I don't think that fear went away. In fact, the disciples' fear probably deepened the longer they followed Jesus. So, it was no surprise they disappeared when Jesus' was arrested. It was probably the last straw for many of them. The climax of a difficult ministry.

Sometimes I wonder if we feel like that too. I know I do at times. Times when I wonder if this whole Jesus thing is worth my time and effort. Time when I look back after putting my hand to the plow.

We tend to see faith as something that helps us get along in the world, comfort for our sorrowing hearts, ethical guidance in a morally ambiguous world, a connection to a presence totally removed from our daily living but at the same time deeply embedded in our lives.

We think of faith as something that makes our lives better.

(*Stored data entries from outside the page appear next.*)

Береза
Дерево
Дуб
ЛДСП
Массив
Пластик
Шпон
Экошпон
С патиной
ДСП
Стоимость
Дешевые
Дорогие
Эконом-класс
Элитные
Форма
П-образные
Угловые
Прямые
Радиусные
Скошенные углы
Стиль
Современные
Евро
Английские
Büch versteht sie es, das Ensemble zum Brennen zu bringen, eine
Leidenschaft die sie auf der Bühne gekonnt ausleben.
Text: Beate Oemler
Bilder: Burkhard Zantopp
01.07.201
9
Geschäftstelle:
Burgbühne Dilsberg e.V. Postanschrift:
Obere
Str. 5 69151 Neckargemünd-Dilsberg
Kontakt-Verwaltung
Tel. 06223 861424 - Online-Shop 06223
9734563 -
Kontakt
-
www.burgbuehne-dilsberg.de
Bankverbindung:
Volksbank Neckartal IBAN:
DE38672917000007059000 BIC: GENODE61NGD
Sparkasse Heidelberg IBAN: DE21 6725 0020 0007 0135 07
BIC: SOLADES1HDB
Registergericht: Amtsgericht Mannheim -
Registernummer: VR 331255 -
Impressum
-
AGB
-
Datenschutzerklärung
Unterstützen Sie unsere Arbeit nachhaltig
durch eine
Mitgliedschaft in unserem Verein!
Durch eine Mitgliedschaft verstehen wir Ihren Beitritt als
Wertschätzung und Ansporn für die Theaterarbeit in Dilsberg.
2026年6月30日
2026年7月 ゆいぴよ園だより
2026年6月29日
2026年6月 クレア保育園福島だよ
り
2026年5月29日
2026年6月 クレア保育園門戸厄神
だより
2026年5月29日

A spiritual shot of adrenalin when life weakens us.

At least that's how I often think of it.

But Jesus isn't interested in making our lives better. Jesus is interested in our salvation. Jesus is interested in transforming the world – beginning with us.

And transformation means that some things get left behind. Things like our assumptions of how the world works and even our place in it. Even our expectations of who God is can be left behind. Especially when our expectations of God are more about ourselves and our own comfort than they are about God's kingdom breaking loose in the world.

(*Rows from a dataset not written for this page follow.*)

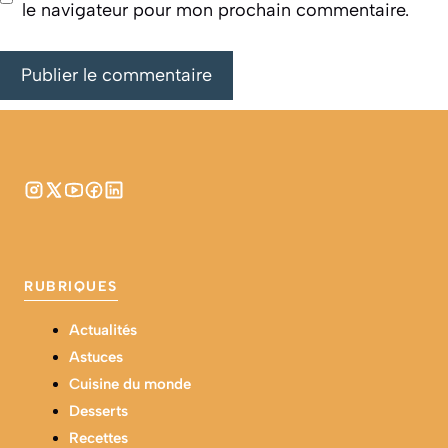
le navigateur pour mon prochain commentaire.
RUBRIQUES
Actualités
Astuces
Cuisine du monde
Desserts
Recettes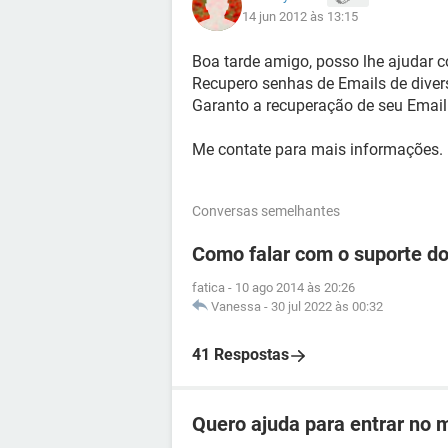
14 jun 2012 às 13:15
Boa tarde amigo, posso lhe ajudar 
Recupero senhas de Emails de divers
Garanto a recuperação de seu Email
Me contate para mais informações.
Conversas semelhantes
Como falar com o suporte d
fatica
-
10 ago 2014 às 20:26
Vanessa
-
30 jul 2022 às 00:32
41 Respostas
Quero ajuda para entrar no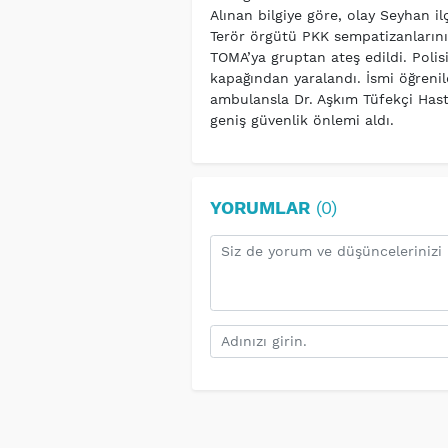
Alınan bilgiye göre, olay Seyhan i
Terör örgütü PKK sempatizanlarını
TOMA’ya gruptan ateş edildi. Polisi
kapağından yaralandı. İsmi öğrenile
ambulansla Dr. Aşkım Tüfekçi Hasta
geniş güvenlik önlemi aldı.
YORUMLAR
(0)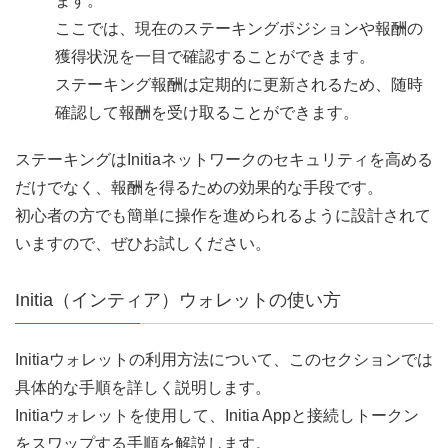
ます。
ここでは、現在のステーキングポジションや報酬の
獲得状況を一目で確認することができます。
ステーキング報酬は定期的に更新されるため、随時
確認して報酬を受け取ることができます。
ステーキングはInitiaネットワークのセキュリティを高める
だけでなく、報酬を得るための効果的な手段です。
初心者の方でも簡単に操作を進められるように設計されて
いますので、ぜひお試しください。
Initia（インティア）ウォレットの使い方
Initiaウォレットの利用方法について、このセクションでは
具体的な手順を詳しく説明します。
Initiaウォレットを使用して、Initia Appと接続しトークン
をスワップする手順を解説します。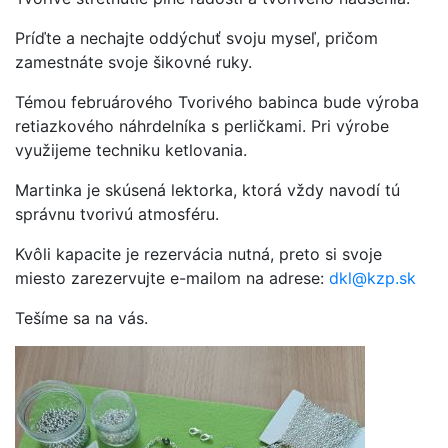
Príďte a nechajte oddýchuť svoju myseľ, pričom
zamestnáte svoje šikovné ruky.
Témou februárového Tvorivého babinca bude výroba
retiazkového náhrdelníka s perličkami. Pri výrobe
využijeme techniku ketlovania.
Martinka je skúsená lektorka, ktorá vždy navodí tú
správnu tvorivú atmosféru.
Kvôli kapacite je rezervácia nutná, preto si svoje
miesto zarezervujte e-mailom na adrese:
dkl@kzp.sk
Tešíme sa na vás.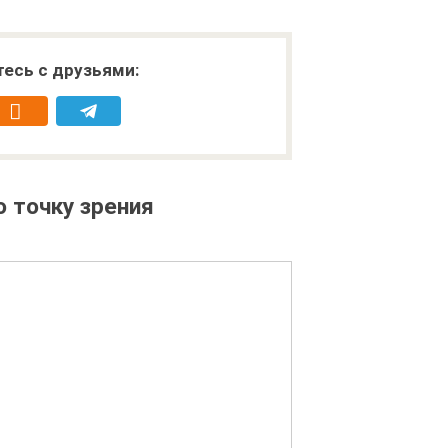
есь с друзьями:
 точку зрения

But transformation also means that what we gain is far greater than what we lose. It means that God is working hard within us, cleansing us, forgiving us, turning us into the people God wants us to be.

And that can be a fearful thing. Martin Luther said that the old Adam - our old, sinful ways of being – the old Adam is a good swimmer. He won't easily be drowned in the waters of baptism.

But drowned he was. Our old Adams and our Old Eves were lost at sea when God threw them overboard. This means that you are the beautiful, clean, forgiven person that God wants you to be. When God looks at you God doesn't see you as the sum of your worst deeds, God doesn't see you as damaged goods.

When God looks at you, God sees someone worth dying for. Someone whose face shines brighter than a hundred suns. Someone who's pure, radiant, whole, and holy.

We may not see that. But then Jesus has a view from the cross. God looks at us from the future, a future where all people will be transformed into who God wants them to be.

May this be so among us. Amen.

1 Comments:

Blogger Peter said...

Good article. I lot of thought put in it.
People may possibly not feel fed in that they don't connect with anyone in the church they attend. They hear sermons and they are fine but they don't feel that they are friends with anyone there. Without true friendship in the church it is just a lonely boring place.